Harshveer Sekhon

Personal information
- Born: Harshveer Sekhon 17 January 1998 (age 28) Ludhiana, Punjab, India
- Height: 180 cm (5 ft 11 in)
- Weight: 55 kg (121 lb)

Team information
- Discipline: Track
- Role: Rider

Medal record
Representing India
Men's track cycling
Asia Cup
| Silver medal – second place | 2019 New Delhi | 4km team pursuit |
| Silver medal – second place | 2023 Suphan Buri | Points race |
| Silver medal – second place | 2023 Suphan Buri | Omnium |
Men's roller skating
Asian Championships
| Silver medal – second place | 2017 Haining | Elimination track race |

= Harshveer Sekhon =

Indian track cyclist

Harshveer Sekhon (born 17 January 1998) is an Indian track cyclist and former roller skater. He's a triple silver medalist at the Asia Cup. As a roller skater, he won the silver medal at the Asian Championships.

==Early life==
Sekhon was born on 17 January 1998 to mother Baldeep and father Baljeet Sekhon. His younger sister, Jasmeek Sekhon is also a cyclist. He completed his schooling from DAV Public School. Sekhon then pursued a bachelor's in computer science engineering and a master's in business administration from Guru Nanak Dev College, Ludhiana.

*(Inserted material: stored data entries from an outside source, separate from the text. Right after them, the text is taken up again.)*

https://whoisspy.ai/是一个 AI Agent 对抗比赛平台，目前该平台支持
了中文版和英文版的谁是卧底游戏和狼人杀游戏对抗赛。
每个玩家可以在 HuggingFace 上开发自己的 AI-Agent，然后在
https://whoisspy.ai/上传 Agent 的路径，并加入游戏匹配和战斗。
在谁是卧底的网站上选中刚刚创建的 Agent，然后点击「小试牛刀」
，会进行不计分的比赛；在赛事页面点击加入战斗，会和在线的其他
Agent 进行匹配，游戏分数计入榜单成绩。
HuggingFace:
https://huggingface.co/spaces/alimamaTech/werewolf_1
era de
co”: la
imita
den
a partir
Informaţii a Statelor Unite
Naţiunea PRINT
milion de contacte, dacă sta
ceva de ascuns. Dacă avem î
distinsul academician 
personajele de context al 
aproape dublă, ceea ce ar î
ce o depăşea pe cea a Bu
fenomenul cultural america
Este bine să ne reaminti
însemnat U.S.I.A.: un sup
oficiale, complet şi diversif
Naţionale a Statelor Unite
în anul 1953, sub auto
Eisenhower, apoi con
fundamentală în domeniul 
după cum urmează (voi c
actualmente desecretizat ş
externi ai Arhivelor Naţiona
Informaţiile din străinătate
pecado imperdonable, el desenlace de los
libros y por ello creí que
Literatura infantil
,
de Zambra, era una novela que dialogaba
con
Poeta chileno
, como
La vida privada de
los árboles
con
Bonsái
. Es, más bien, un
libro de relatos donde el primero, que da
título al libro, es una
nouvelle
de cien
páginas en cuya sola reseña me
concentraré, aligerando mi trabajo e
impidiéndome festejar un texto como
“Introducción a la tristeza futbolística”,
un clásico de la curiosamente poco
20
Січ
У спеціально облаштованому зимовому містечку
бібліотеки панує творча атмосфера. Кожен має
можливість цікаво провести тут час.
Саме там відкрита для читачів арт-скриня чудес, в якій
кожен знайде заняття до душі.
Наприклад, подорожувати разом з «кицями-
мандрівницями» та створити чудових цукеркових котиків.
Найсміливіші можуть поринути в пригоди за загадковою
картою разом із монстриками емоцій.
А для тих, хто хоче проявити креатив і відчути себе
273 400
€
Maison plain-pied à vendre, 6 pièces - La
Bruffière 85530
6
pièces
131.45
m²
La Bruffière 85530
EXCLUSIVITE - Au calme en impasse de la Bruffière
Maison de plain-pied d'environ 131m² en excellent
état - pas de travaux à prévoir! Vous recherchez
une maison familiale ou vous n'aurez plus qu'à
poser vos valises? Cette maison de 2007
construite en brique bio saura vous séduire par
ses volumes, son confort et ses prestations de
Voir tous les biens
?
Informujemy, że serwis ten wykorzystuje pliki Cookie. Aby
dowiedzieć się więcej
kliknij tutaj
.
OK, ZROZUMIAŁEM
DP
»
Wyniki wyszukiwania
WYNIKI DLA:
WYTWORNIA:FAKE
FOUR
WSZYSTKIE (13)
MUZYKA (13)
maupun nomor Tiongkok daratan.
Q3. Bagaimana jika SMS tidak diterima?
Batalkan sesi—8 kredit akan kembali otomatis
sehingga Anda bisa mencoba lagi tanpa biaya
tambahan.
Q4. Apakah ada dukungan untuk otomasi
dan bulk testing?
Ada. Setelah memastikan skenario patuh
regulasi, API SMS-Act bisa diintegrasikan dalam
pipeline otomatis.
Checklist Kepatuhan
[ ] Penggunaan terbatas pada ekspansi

He started skating when he was six years old. He trained under JS Dhaliwal at the Leisure Valley Rink in Ludhiana and went on to win several state and national medals.

==Career==
Sekhon started his sports career as a roller skater. He won the silver in the elimination track race at the Asian Championships and even represented India at the 20,000m event at the 2018 Asian Games. He qualified for the World Championships but withdrew his name due to lack of financial support from the government. This led to him quitting the sport and focusing on studies.

In 2018, Sekhon was introduced to cycling as a sport by a family friend. During the race, he ended up winning gold which gave him the confidence to pursue cycling professionally. In 2019, he won the silver medal in the 4 km team pursuit at the Asia Cup, losing the gold by only a meagre 0.33 seconds.

Sekhon competed at the 2022 Asian Games and the 2022 Commonwealth Games. He won two silver medals at the 2023 Asia Cup in the omnium and elimination race events. He won the bronze in the elimination race at the 2024 Grand Prix Presov. Sekhon next competed in the omnium and elimination races at the World Championships.